> **WORK INSTRUCTION**
Beginning with the line that contains "y hora actuales de este equipo.", copy each subsequent line of the data below through the last one, including both ends but not the pictures.
=== Begin Enclosure ===
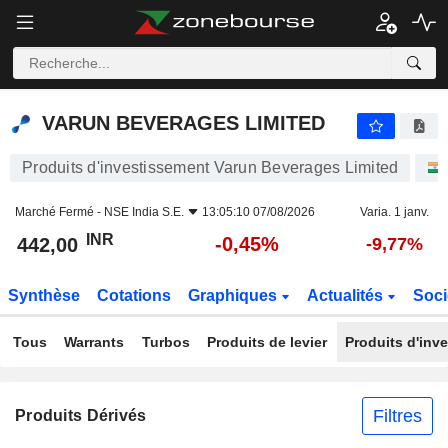
VARUN BEVERAGES LIMITED
442,00
₹
-0,45%
VARUN BEVERAGES LIMITED
Produits d'investissement Varun Beverages Limited
Marché Fermé -
NSE India S.E.
13:05:10 07/08/2026
Varia. 1 janv.
INR
-0,45%
442,00
-9,77%
Synthèse
Cotations
Graphiques
Actualités
Soci
Tous
Warrants
Turbos
Produits de levier
Produits d'inv
Filtres
Produits Dérivés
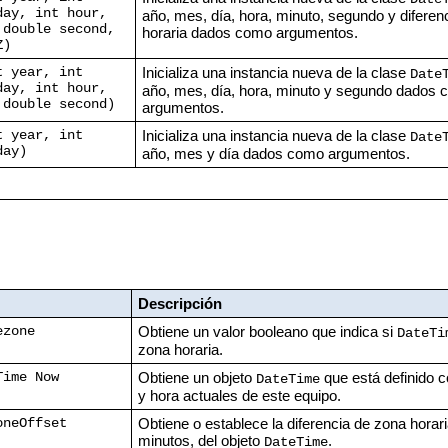
day, int hour,
año, mes, día, hora, minuto, segundo y diferen
 double second,
horaria dados como argumentos.
Z)
Inicializa una instancia nueva de la clase
t year, int
Date
day, int hour,
año, mes, día, hora, minuto y segundo dados
 double second)
argumentos.
Inicializa una instancia nueva de la clase
t year, int
Date
day)
año, mes y día dados como argumentos.
Descripción
Obtiene un valor booleano que indica si
ezone
DateTi
zona horaria.
Obtiene un objeto
que está definido c
Time Now
DateTime
y hora actuales de este equipo.
Obtiene o establece la diferencia de zona horari
oneOffset
minutos, del objeto
.
DateTime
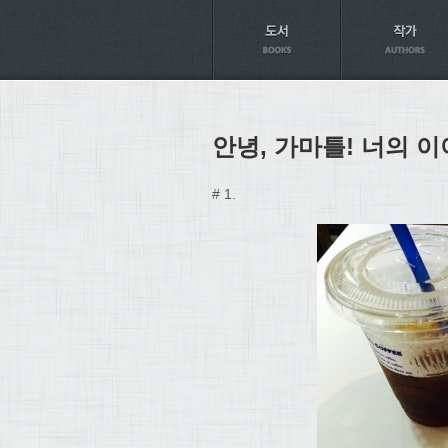
Axt
안녕, 가마틀! 너의 
# 1.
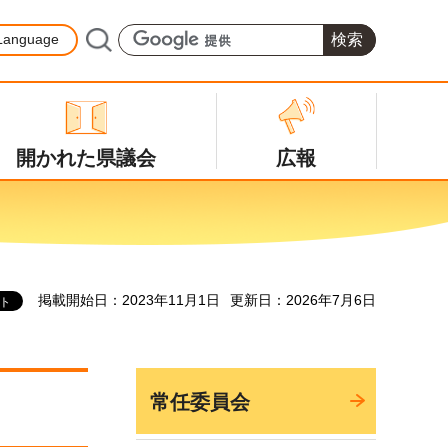
Language
開かれた県議会
広報
掲載開始日：2023年11月1日
更新日：2026年7月6日
常任委員会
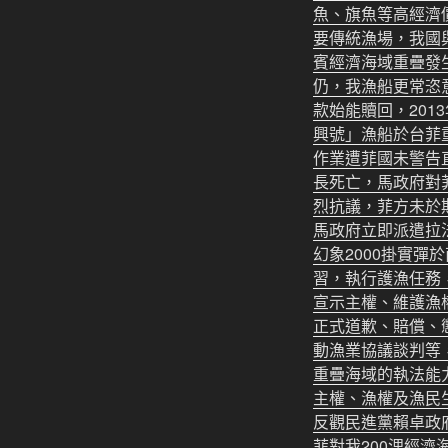
魚、旗魚等高經濟
要傳統漁場，我國
賓經濟海域重疊發
仍，我漁船更常恣
款始能贖回，201
興號」漁船於台菲
作業遭菲國未警告
長死亡，馬政府對
烈抗議，菲方未於
馬政府立即派遣拉
幻象2000掛實彈
習，執行護漁任務
宣示主權、維護漁
正式道歉、賠償、
動漁業協議談判等
重疊海域的執法能
主權、漁權及漁民
反觀民進黨賴卓政
菲對我200浬經濟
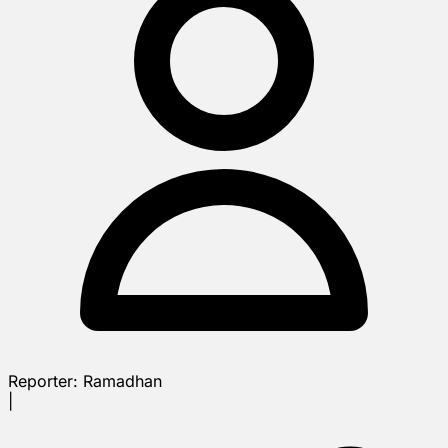
Reporter:
Ramadhan
|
=== End Enclosure ===
> **WRITTEN ANSWER**
y hora actuales de este equipo.
Obtiene o establece la diferencia de zona horari
oneOffset
minutos, del objeto
.
DateTime
Axt
안녕, 가마틀! 너의 
# 1.
Language
開かれた県議会
広報
掲載開始日：2023年11月1日
更新日：2026年7月6日
常任委員会
魚、旗魚等高經濟
要傳統漁場，我國
賓經濟海域重疊發
仍，我漁船更常恣
款始能贖回，201
興號」漁船於台菲
作業遭菲國未警告
長死亡，馬政府對
烈抗議，菲方未於
馬政府立即派遣拉
幻象2000掛實彈
習，執行護漁任務
宣示主權、維護漁
正式道歉、賠償、
動漁業協議談判等
重疊海域的執法能
主權、漁權及漁民
反觀民進黨賴卓政
菲對我200浬經濟
Reporter:
Ramadhan
|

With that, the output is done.